Она не знала, что в новом германском государстве «нормальная жизнь» понимается отнюдь не в общепринятом смысле. В этой стране, опутанной щупальцами гестапо, больше не было нормальной жизни в обычном понимании. Здесь господствовали «священные принципы» построения «тысячелетнего рейха», основанные на теории коренного переворота в сложившихся веками основах человеческого существования. Они опирались на фантасмагорические идеи исключительного превосходства одной нации, нарушения устоявшегося в мире равновесия, утверждения расы господ и колонизации всего остального мира.

Конечно, поддержать такие идеи Маренн не могла. Для нее, всю жизнь посвятившей изучению психологии человека и преклонявшейся перед космическим совершенством человеческого мозга и его творениями, стало чудовищным открытием, что в этой системе человек сам по себе не значит ничего — он лишь материал для эксперимента, биологическая особь, пушечное мясо, над которым ставят опыты очень странные люди, именуемые «вождями новой Германии», с весьма подозрительной репутацией и сомнительным психическим и физическим здоровьем.

Познакомившись с их миром изнутри, Маренн ужаснулась. Первым порывом ее души явилось отторжение, протест — протест ученого, врача, женщины, матери. Всем своим существом она восставала против войны и тем более против массового уничтожения невинных людей любой национальности. Она с горечью сознавала свое бессилие. Пойди она против диктатуры, этот слабый акт сопротивления едва ли возымел бы позитивное действие — она бы только погубила себя и обрекла на смерть своих детей.

Поэтому она выбрала другой путь борьбы. Замкнутый мир нацизма представлялся Маренн царством Танатоса из теории Фрейда об Эросе и Танатосе, правящими людьми. Она видела его государством, где господствовала привязанность ко всему мертвому, неживому, и более того — смертоносному. Естественным результатом такой приверженности явилась война.

В гнетущей атмосфере Третьего рейха на щит возносились духи мертвых героев, остовы разложившихся мифов, покрытая могильной плесенью загробная слава почивших предков.

Кладбищенским холодом веяло от речей гитлеровских деятелей, зажатых в узкие идеологические рамки, давно утративших уникальность и творческую активность, способность к саморазвитию, раздавленных экономическими и социальными условиями межвоенного времени. Они за были совесть и мораль и встали, как ясно понимала Маренн, на путь не только разрушения окружающего их мира, но и, как естественное следствие этого процесса, — на путь саморазрушения.

Как психиатр, Маренн не могла не признать, что ей предоставлена уникальная возможность: наблюдать вблизи жизнь танатосовского ада и фиксировать основные стадии его развития и падения. За эту возможность она заплатила самую страшную цену — она потеряла сына, которого поглотил ненасытный монстр.

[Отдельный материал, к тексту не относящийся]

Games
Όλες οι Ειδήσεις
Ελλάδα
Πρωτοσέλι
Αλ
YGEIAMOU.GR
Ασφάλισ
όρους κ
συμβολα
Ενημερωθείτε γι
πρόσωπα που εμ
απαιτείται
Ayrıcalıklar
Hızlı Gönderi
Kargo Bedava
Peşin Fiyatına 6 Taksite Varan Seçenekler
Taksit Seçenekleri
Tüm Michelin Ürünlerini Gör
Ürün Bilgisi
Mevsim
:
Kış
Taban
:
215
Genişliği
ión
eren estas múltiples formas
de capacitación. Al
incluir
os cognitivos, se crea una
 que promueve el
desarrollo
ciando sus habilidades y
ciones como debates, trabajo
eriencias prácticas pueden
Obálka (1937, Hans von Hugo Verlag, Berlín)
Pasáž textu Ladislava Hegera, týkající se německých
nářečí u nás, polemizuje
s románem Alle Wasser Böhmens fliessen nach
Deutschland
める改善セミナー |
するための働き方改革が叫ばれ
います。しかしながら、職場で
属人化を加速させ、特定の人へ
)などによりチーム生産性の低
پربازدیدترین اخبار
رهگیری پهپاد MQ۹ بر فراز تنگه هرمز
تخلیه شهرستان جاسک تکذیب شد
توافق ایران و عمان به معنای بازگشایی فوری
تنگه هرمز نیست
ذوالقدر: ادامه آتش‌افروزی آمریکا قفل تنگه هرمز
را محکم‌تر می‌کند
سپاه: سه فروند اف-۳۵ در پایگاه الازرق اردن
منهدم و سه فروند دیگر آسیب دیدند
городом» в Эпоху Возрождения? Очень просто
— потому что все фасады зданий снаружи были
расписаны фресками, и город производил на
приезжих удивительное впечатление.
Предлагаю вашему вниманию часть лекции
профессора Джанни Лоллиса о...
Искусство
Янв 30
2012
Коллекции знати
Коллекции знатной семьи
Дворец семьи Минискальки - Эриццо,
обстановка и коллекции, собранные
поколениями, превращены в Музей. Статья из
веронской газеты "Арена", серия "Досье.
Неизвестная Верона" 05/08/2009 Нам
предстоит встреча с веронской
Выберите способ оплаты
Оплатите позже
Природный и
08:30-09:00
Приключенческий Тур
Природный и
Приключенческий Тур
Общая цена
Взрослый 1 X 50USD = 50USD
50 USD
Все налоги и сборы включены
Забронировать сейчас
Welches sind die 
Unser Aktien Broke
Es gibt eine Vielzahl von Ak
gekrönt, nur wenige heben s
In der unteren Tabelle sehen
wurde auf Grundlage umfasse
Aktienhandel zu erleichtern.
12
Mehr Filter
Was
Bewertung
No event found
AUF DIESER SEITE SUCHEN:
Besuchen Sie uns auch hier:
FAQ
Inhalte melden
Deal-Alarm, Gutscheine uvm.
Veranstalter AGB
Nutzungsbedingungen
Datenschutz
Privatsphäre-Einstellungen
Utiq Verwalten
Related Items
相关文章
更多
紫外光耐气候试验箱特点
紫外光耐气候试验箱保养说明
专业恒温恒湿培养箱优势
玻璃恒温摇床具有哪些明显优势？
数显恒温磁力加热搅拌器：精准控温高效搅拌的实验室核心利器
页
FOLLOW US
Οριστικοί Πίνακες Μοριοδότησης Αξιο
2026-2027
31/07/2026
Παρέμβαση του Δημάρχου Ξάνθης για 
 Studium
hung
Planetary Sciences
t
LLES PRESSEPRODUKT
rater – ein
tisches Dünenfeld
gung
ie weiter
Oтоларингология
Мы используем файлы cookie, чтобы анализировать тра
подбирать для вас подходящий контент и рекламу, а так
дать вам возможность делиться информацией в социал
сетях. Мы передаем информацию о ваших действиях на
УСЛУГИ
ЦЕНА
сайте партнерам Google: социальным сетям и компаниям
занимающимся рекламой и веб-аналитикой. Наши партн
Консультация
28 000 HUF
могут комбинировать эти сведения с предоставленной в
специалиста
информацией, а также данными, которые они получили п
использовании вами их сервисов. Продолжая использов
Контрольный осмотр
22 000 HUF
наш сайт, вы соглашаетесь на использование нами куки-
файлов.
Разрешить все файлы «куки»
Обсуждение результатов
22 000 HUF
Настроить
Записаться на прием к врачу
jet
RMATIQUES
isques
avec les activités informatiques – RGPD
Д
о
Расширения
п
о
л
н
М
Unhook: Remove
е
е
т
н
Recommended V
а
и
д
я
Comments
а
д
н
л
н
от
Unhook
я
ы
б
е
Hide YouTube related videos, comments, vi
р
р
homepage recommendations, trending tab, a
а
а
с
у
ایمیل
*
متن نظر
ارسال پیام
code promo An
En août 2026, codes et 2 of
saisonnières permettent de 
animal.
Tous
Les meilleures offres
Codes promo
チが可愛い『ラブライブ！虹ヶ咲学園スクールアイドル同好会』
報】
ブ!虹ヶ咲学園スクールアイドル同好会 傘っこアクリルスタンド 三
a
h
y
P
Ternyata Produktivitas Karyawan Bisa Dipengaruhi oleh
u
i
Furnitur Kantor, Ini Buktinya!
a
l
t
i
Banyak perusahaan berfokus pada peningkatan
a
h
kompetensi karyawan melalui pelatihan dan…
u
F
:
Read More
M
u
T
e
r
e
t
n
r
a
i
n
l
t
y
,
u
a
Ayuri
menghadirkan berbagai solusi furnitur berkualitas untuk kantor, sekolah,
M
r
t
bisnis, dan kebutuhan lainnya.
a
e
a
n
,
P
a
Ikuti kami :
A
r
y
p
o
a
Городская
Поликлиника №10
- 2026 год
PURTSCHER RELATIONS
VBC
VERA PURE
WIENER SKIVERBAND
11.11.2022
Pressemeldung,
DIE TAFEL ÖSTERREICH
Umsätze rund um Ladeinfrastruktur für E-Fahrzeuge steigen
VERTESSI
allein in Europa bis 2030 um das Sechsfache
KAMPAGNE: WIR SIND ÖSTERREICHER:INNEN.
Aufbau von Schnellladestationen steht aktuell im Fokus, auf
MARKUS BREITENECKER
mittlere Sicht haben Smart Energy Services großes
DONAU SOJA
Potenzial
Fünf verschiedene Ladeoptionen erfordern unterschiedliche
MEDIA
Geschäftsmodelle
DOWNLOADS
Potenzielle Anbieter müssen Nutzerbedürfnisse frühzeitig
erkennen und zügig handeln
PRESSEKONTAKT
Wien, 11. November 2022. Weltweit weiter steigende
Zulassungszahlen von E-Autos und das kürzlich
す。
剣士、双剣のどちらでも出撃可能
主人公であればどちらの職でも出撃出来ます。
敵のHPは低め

Когда-то она не верила в Танатоса. Будучи молодой, окрыленной успехом и любовью, — тогда в самом разгаре был ее роман с Анри де Траем, — она в споре со стариком Фрейдом начисто отрицала наличие в человеке инстинкта смерти. Он, как и большинству психоаналитиков, казался ей спекулятивной конструкцией, лишенной эмпирических оснований. Ей казалось противоестественным, что человек, стремящийся согласно высшему биологическому принципу бытия к любви, как к способу самосохранения и продолжения рода, может одновременно стремиться к смерти и разрушению — сливаясь воедино, разъединяется и убивает себя…

Теперь она могла воочию наблюдать, как исчезает радость жизни в целой нации, как страсть к разрушению овладевает народом, сынами которого в предшествующие века гордилась европейская цивилизация. Танатос захватил ее саму — он ворвался в ее жизнь. Он доказал, что он есть, что любой цветущий рай он способен за короткий период времени превратить в безжизненную пустыню и диктовать всему миру свои устрашающие условия. «Танатос есть, дорогой учитель, Вы были правы», — сколько раз с такими словами Маренн мысленно обращалась к Фрейду.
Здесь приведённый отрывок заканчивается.